Monday, December 5, 2011

Mind The Aperture

Picture each software system as a gigantic puzzle — an admittedly over-simplified analogy.  Each piece, so the visualization goes, is an encapsulated component with boundaries and responsibilities.  Only when each puzzle piece is connected do we have a complete software system — the big picture coalesces on the landscape.

A problem with this analogy though — one that might reflect some of the challenges we face in grasping the true depth of problems our code aims to solve. You see, the big picture — the one resulting from an assembly of puzzle pieces — isn't a fundamental given.  We haven't anything concrete to serve as a reference picture.  How do we know when the system is ready?

Gaps In Foresight
The waterfall approach to software development doesn't work because of a fundamental misstep in presumed knowledge.  Knowledge before the construction phase starts.  Apertures inevitably rear their heads only after development has started.  If we are to assume that we won't hit these gaps in knowledge during the development of our product, we're ill-prepared to deal with them right from the get-go.

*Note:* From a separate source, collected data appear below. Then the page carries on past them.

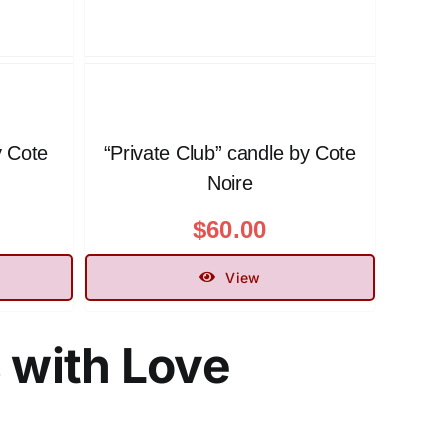
y Cote
“Private Club” candle by Cote
Noire
$
60.00
View
s with Love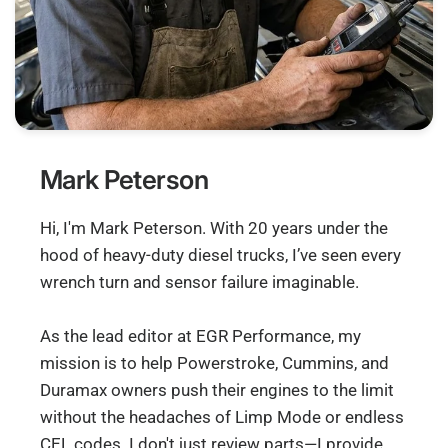
Mark Peterson
Hi, I'm Mark Peterson. With 20 years under the
hood of heavy-duty diesel trucks, I’ve seen every
wrench turn and sensor failure imaginable.
As the lead editor at EGR Performance, my
mission is to help Powerstroke, Cummins, and
Duramax owners push their engines to the limit
without the headaches of Limp Mode or endless
CEL codes. I don't just review parts—I provide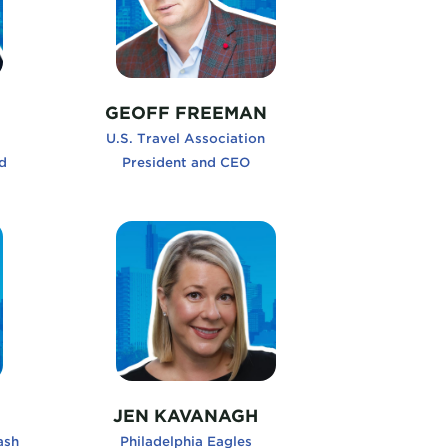
GEOFF FREEMAN
U.S. Travel Association
d
President and CEO
s and Grow, Unleash Your Curiosity
JenKavanagh, Philadelphia Eagles
JEN KAVANAGH
ash
Philadelphia Eagles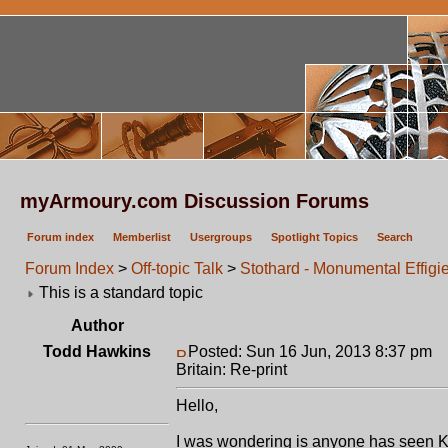
myArmoury.com Discussion Forums
Forum index
Memberlist
Usergroups
Spotlight Topics
Search
Forum Index
>
Off-topic Talk
>
Stothard - Monumental Effigies
This is a standard topic
Author
Todd Hawkins
Posted: Sun 16 Jun, 2013 8:37 pm
P
Britain: Re-print
Hello,
I was wondering is anyone has seen Ke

So what do these gaps represent?  Do they mean that there are serious problems with our understanding in what we've set out to build?  Do they mean that we've simply miscalculated the complexity involved?  Was our team naive in choosing the required technology platform on which our software runs?  Any one of these could be true, and the only way you'll find out is to try building it.  The trick is, if you can eliminate the painfully obvious gaps in knowledge before you start your endeavor, you can be sure that you're on the right path.

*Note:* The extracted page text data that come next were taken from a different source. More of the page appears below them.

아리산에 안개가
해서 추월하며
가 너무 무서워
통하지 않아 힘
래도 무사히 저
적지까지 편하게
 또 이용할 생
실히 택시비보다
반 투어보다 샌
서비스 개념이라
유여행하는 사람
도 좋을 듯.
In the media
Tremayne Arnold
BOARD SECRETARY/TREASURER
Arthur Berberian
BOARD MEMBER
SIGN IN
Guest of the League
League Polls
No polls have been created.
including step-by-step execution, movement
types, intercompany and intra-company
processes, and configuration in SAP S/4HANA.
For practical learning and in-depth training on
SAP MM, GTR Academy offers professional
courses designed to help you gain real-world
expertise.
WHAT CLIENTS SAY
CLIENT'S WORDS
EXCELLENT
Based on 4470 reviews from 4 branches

Wide gaps in foresight are preventable.  Perhaps even mid-size gaps can be identified and evaluated with no more than a little research.  It's the smaller ones to look out for.  These gaps in our assumed know-how will come back to bite us once we've put in any real development effort.  The trouble with small gaps in understanding what the software project is all about is that they tend to progress along side the project.  As the project grows in size, the components that we've designed — the interfaces that serve as the basis of our architecture — are lodged throughout the code.  And in the same way the newly-fashioned design parades through the system, establishing it's roots as the basis of which the rest of the code uses, the small gaps in our understanding take hold and forever change the future of the project.  That is, unless we can learn to differentiate between good gaps and bad gaps.

Leaving Gaps Alone
Who says all missing pieces are necessary, that all potential gaps of any software system must be filled?  I think this is another misconception that we all experience at one point or another during our lives of building software.  We have to somehow understand and implement all potential use cases of the system, including those that stakeholders have yet to consider.  These aren't exactly easy to come up with either.  We have to put ourselves in the shoes of users.  Of administrators.  Of support staff.  Anyone.

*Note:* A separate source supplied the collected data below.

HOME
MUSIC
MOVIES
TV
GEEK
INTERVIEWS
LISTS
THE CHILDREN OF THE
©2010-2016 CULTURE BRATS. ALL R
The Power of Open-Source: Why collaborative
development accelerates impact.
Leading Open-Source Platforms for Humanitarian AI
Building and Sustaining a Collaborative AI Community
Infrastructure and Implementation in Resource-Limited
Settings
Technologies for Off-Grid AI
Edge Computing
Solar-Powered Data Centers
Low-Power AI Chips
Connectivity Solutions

The trouble is, once we start thinking about where the requirements fall short, we start playing a guessing game.  We generally ask the whoever the gap concerns about what they want done about it — how should we implement this scenario? Chances are, they don't know.  If they'd thought about it, it'd be in the requirements now wouldn't it?  But at this point in the game, it's difficult to think responsibly about these gaps in our understanding of what the software does.  There is no system in production yet. So how does one quantify changes that should be introduced without any knowledge in how the system works in reality?

Asking a stakeholder about a missing gap in the system during development won't necessarily help you much because they need to think about it.  Or worse, no thought goes into how to fill holes in the system and it's just a workaround that plugs the gap.  In the best case, we will sit down with the stakeholder and actually think about what the gap represents, how it should be dealt with, and what are the significant architectural changes.

Keep in mind — this is still development.  We've now got a road block in place, slowing the continuous development effort.  While the issue details are being ironed out, there really isn't much that can be accomplished in terms of writing code. Pushing forward without a full understanding of what the system goals are, we could be writing the wrong thing.

Having said all that, I think it's better to leave gaps alone during the development phase.  Just as long as they're understood.  The implications of missing requirements from all perspectives of the project will enable use to move forward in pounding out lines of code.  Nothing makes stakeholders happier than a system delivered sooner rather than later — regardless of gaps in what the system does. The key is, as I mentioned, how the system deals with gaps in understanding.  If you allow for stakeholders to view a functional system, and can point out the gaps in a meaningful way, they're more apt to make the right decision and fill it with something useful.  Just be sure to produce a working system, one that knows about the gaps but will still work.  Point out the what the gap means for every aspect of the software.  It's much easier to make these arguments when you've got a running software system to back up your claims.